__Task to complete__
Line by line, the data below should be set down unchanged, with images excluded.

--- START ---

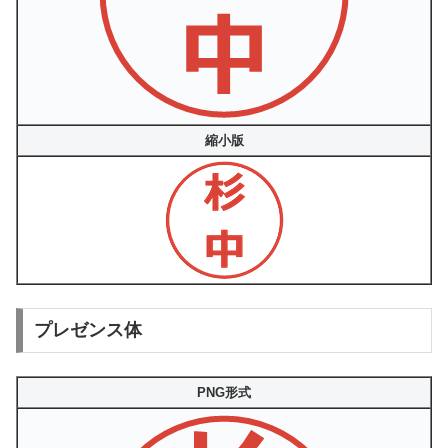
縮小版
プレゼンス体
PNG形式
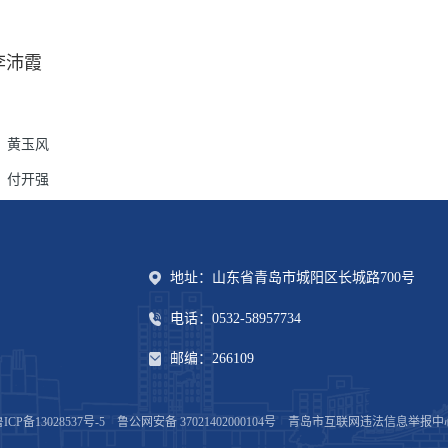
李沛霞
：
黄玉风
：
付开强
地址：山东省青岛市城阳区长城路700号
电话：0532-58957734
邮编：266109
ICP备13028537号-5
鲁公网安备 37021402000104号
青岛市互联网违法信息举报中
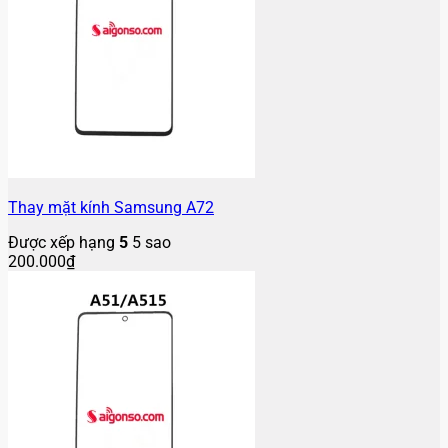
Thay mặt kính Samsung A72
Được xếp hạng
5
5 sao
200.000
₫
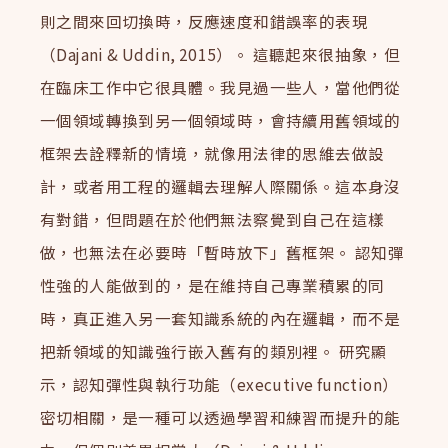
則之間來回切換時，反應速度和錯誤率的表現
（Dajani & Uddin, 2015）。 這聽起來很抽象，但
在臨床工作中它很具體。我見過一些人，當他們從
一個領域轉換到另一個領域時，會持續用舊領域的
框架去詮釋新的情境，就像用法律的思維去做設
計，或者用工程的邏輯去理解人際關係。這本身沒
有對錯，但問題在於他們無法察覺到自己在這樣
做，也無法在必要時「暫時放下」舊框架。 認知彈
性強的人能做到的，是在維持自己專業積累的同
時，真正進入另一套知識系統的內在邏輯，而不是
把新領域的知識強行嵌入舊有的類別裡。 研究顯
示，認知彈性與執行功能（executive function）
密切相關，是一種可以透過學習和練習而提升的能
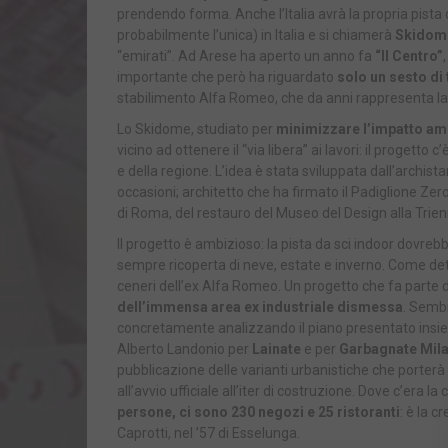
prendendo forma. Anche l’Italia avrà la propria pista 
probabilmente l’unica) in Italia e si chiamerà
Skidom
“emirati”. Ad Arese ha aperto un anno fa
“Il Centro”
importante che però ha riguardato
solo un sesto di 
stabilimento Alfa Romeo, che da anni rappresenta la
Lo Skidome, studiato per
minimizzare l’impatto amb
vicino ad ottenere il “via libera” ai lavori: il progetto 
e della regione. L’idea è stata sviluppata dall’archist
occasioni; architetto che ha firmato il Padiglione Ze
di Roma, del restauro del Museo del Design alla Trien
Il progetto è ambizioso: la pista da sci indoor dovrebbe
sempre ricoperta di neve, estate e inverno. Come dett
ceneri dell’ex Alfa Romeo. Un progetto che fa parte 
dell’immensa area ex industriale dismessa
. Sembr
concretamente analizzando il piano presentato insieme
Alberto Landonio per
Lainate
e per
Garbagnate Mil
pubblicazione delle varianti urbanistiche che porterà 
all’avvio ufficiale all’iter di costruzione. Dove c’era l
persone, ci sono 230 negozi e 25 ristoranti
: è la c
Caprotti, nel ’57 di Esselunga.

--- END ---

__Answer to this exercise__
縮小版
プレゼンス体
PNG形式
李沛霞
：
黄玉风
：
付开强
地址：山东省青岛市城阳区长城路700号
电话：0532-58957734
邮编：266109
ICP备13028537号-5
鲁公网安备 37021402000104号
青岛市互联网违法信息举报中
Thay mặt kính Samsung A72
Được xếp hạng
5
5 sao
200.000
₫
則之間來回切換時，反應速度和錯誤率的表現
（Dajani & Uddin, 2015）。 這聽起來很抽象，但
在臨床工作中它很具體。我見過一些人，當他們從
一個領域轉換到另一個領域時，會持續用舊領域的
框架去詮釋新的情境，就像用法律的思維去做設
計，或者用工程的邏輯去理解人際關係。這本身沒
有對錯，但問題在於他們無法察覺到自己在這樣
做，也無法在必要時「暫時放下」舊框架。 認知彈
性強的人能做到的，是在維持自己專業積累的同
時，真正進入另一套知識系統的內在邏輯，而不是
把新領域的知識強行嵌入舊有的類別裡。 研究顯
示，認知彈性與執行功能（executive function）
密切相關，是一種可以透過學習和練習而提升的能
prendendo forma. Anche l’Italia avrà la propria pista 
probabilmente l’unica) in Italia e si chiamerà
Skidom
“emirati”. Ad Arese ha aperto un anno fa
“Il Centro”
importante che però ha riguardato
solo un sesto di 
stabilimento Alfa Romeo, che da anni rappresenta la
Lo Skidome, studiato per
minimizzare l’impatto amb
vicino ad ottenere il “via libera” ai lavori: il progetto 
e della regione. L’idea è stata sviluppata dall’archist
occasioni; architetto che ha firmato il Padiglione Ze
di Roma, del restauro del Museo del Design alla Trien
Il progetto è ambizioso: la pista da sci indoor dovrebbe
sempre ricoperta di neve, estate e inverno. Come dett
ceneri dell’ex Alfa Romeo. Un progetto che fa parte 
dell’immensa area ex industriale dismessa
. Sembr
concretamente analizzando il piano presentato insieme
Alberto Landonio per
Lainate
e per
Garbagnate Mil
pubblicazione delle varianti urbanistiche che porterà 
all’avvio ufficiale all’iter di costruzione. Dove c’era l
persone, ci sono 230 negozi e 25 ristoranti
: è la c
Caprotti, nel ’57 di Esselunga.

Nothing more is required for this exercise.